The obscene doctor, who became the unexpected star of the New Zealand pandemic, has resigned after two years of leading the reaction to Covid in the country.

Dr Ashley Bloomfield, New Zealand’s director general of health, announced his resignation on Wednesday and said it was a “great privilege”.

“It’s a challenging and challenging role at any time, and I don’t think the last two years could have been more challenging and challenging,” Bloomfield said. “I’ve been thinking for a while about when it’s time for me to retire. We seem to be at a good point in terms of a pandemic, the reaction is changing [and] I am also sure that the system is in good hands. “

Bloomfield was a good-natured civil servant who became a well-known name, meme and often beloved, sometimes controversial public figure when the country struggled with the first two years of Covid-19. During significant outbreaks, the doctor was a calm and regular fixture on television, daily broadcasting updates live on the number of cases, infections and transmission. His presence was so constant as the country deviated from the first waves of infections that hit the headlines when he took his first day off.

Bloomfield has become synonymous with New Zealand’s response to Covid and its success in the early stages of the pandemic in eliminating the virus and continuing normal life. While Covid-19 outbreaks are now widespread in the country, high levels of vaccination mean it maintains some of the lowest mortality rates in the world. The doctor’s fame may have in itself reflected the country’s focus on putting scholarly advice at the heart of the response to COVID-19, at a time when some other countries have focused on political leadership away from health officials.

“I didn’t know as many civil servants as Dr.

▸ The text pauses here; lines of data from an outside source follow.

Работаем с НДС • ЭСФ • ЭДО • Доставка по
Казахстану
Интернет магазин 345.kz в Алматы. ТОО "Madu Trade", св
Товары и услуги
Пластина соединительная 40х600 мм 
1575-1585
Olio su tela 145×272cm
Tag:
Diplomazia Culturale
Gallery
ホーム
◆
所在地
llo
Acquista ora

Ashley Bloomfield,” said Prime Minister Jacinda Ardern, paying tribute to the claim as director general. “He was central to our Covid success as a nation, and he did it with humor and grace.” Ardern occasionally referred to Bloomfield’s mockery of her as she tackled her own epidemiological learning curve, and said, “I will remain in the details of his sporadic mockery of me.”

“In every sense of the word – thanks to his tireless devotion, his focus on people, his calm and considerate approach – he was a true civil servant,” she said.

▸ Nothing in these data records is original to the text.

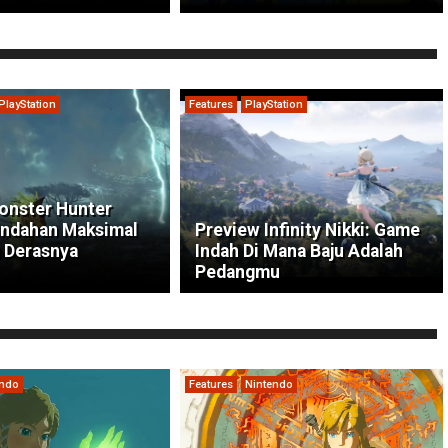
PlayStation
Features
PlayStation
onster Hunter
indahan Maksimal
Preview Infinity Nikki: Game
 Derasnya
Indah Di Mana Baju Adalah
Pedangmu
endo
Features
Nintendo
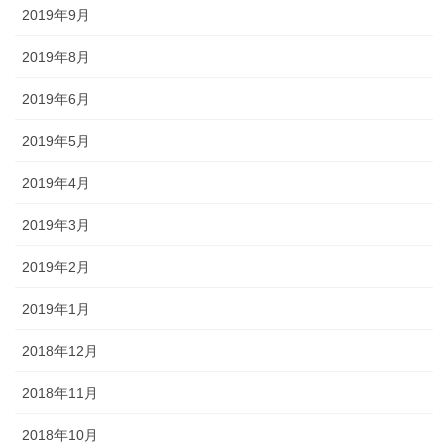
2019年9月
2019年8月
2019年6月
2019年5月
2019年4月
2019年3月
2019年2月
2019年1月
2018年12月
2018年11月
2018年10月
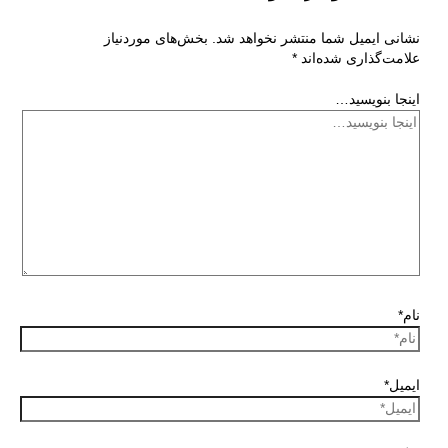
نشانی ایمیل شما منتشر نخواهد شد.
بخش‌های موردنیاز
علامت‌گذاری شده‌اند
*
اینجا بنویسید…
نام*
ایمیل*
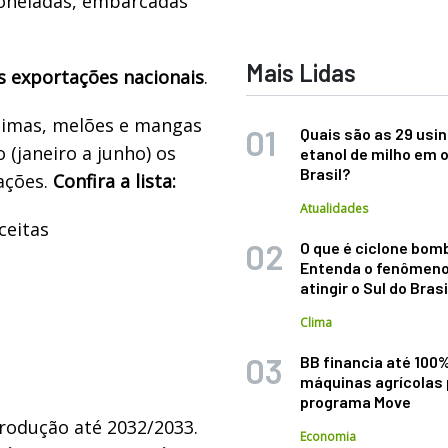
toneladas, embarcadas
Mais Lidas
as exportações nacionais
.
limas, melões e mangas
Quais são as 29 usi
(janeiro a junho) os
etanol de milho em 
Brasil?
ações.
Confira a lista:
Atualidades
ceitas
O que é ciclone bom
Entenda o fenômeno
atingir o Sul do Brasi
Clima
BB financia até 100
máquinas agrícolas 
programa Move
odução até 2032/2033.
Economia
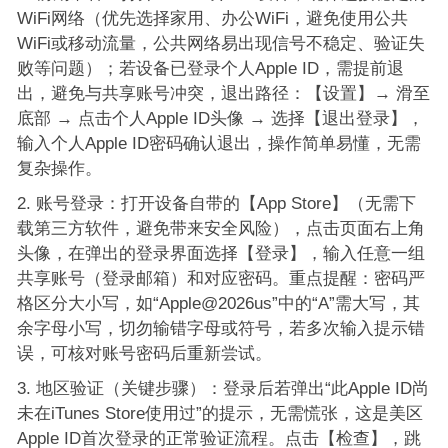
WiFi网络（优先选择家用、办公WiFi，避免使用公共
WiFi或移动流量，公共网络易出现信号不稳定、验证失
败等问题）；若设备已登录个人Apple ID，需提前退
出，避免与共享账号冲突，退出路径：【设置】→ 滑至
底部 → 点击个人Apple ID头像 → 选择【退出登录】，
输入个人Apple ID密码确认退出，操作简单易懂，无需
复杂操作。
账号登录：打开设备自带的【App Store】（无需下
载第三方软件，避免带来安全风险），点击页面右上角
头像，在弹出的登录界面选择【登录】，输入任意一组
共享账号（登录邮箱）和对应密码。重点提醒：密码严
格区分大小写，如“Apple@2026us”中的“A”需大写，其
余字母小写，切勿输错字母或符号，若多次输入提示错
误，可核对账号密码后重新尝试。
地区验证（关键步骤）：登录后若弹出“此Apple ID尚
未在iTunes Store使用过”的提示，无需慌张，这是美区
Apple ID首次登录的正常验证流程。点击【检查】，跳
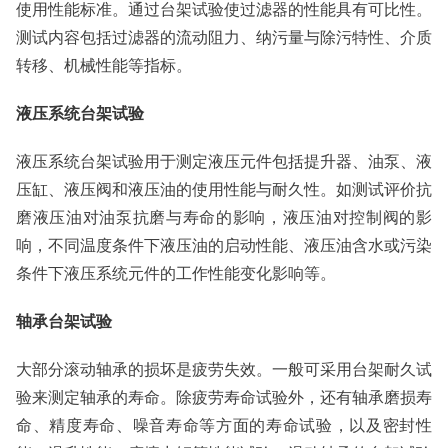
使用性能标准。通过台架试验使过滤器的性能具有可比性。
测试内容包括过滤器的流动阻力、纳污量与除污特性、介质
转移、机械性能等指标。
液压系统台架试验
液压系统台架试验用于测定液压元件包括提升器、油泵、液
压缸、液压阀和液压油的使用性能与耐久性。如测试评价抗
磨液压油对油泵抗磨与寿命的影响，液压油对控制阀的影
响，不同温度条件下液压油的启动性能、液压油含水或污染
条件下液压系统元件的工作性能变化影响等。
轴承台架试验
大部分滚动轴承的损坏是疲劳失效。一般可采用台架耐久试
验来测定轴承的寿命。除疲劳寿命试验外，还有轴承磨损寿
命、精度寿命、噪音寿命等方面的寿命试验，以及密封性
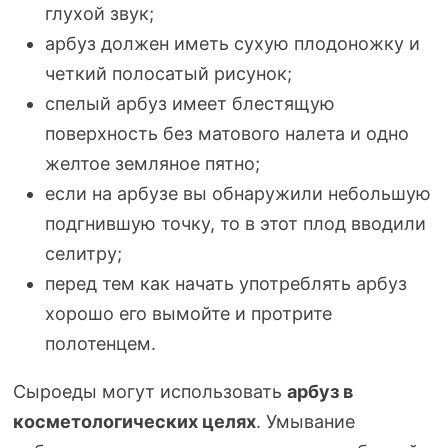
глухой звук;
арбуз должен иметь сухую плодоножку и
четкий полосатый рисунок;
спелый арбуз имеет блестящую
поверхность без матового налета и одно
желтое земляное пятно;
если на арбузе вы обнаружили небольшую
подгнившую точку, то в этот плод вводили
селитру;
перед тем как начать употреблять арбуз
хорошо его вымойте и протрите
полотенцем.
Сыроеды могут использовать
арбуз в
косметологических целях
. Умывание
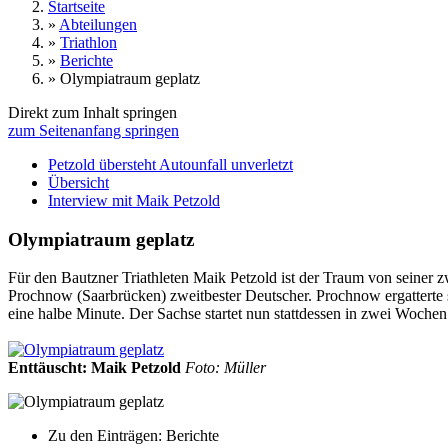
Startseite
»
Abteilungen
»
Triathlon
»
Berichte
»
Olympiatraum geplatz
Direkt zum Inhalt springen
zum Seitenanfang springen
Petzold übersteht Autounfall unverletzt
Übersicht
Interview mit Maik Petzold
Olympiatraum geplatz
Für den Bautzner Triathleten Maik Petzold ist der Traum von seiner 
Prochnow (Saarbrücken) zweitbester Deutscher. Prochnow ergatterte s
eine halbe Minute. Der Sachse startet nun stattdessen in zwei Woche
Enttäuscht: Maik Petzold
Foto: Müller
Zu den Einträgen: Berichte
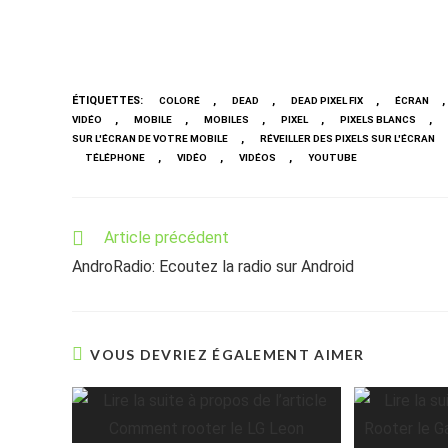
ÉTIQUETTES
:
,
,
,
,
COLORÉ
DEAD
DEAD PIXEL FIX
ÉCRAN
,
,
,
,
,
VIDÉO
MOBILE
MOBILES
PIXEL
PIXELS BLANCS
,
SUR L'ÉCRAN DE VOTRE MOBILE
RÉVEILLER DES PIXELS SUR L'ÉCRAN
,
,
,
TÉLÉPHONE
VIDÉO
VIDÉOS
YOUTUBE
Read
Article précédent
more
AndroRadio: Ecoutez la radio sur Android
articles
VOUS DEVRIEZ ÉGALEMENT AIMER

Bloomfield gave New Zealand moments of humor as well as epidemiological updates. Sometimes his conferences give rise to a wave of memes: including answering long silences about questions from then-US President Donald Trump’s speculation that people should inject bleach to cure coronavirus infection; or about claims by influential Instagram users that Covid was caused by 5G.

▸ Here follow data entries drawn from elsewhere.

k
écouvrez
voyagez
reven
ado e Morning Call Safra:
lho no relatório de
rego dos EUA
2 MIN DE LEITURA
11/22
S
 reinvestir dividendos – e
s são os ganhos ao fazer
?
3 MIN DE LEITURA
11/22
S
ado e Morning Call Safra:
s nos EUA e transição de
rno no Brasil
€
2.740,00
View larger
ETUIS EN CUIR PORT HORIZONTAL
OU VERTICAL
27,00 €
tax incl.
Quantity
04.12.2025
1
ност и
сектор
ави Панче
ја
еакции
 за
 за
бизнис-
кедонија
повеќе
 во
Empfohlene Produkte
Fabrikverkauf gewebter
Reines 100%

He became a point the pride and admiration of some New Zealanders: Mugs and kitchen towels decorated with his resemblance were sold in shops, and a petition was launched to recognize him New Zealander of the Year. His fame grew when his healthcare ads were tuned to dubstep at a music festival, informal fan clubs appeared online, and he became the inspiration for some ill-conceived fan fiction, including a love story.

“When we talked about his decision to move on, he mentioned that he wants to spend time with his family, and that’s the least we owe him,” Ardern said. According to local media Stuff, Bloomfield “worked a 12-hour day, up to seven days a week, through most of the pandemic.”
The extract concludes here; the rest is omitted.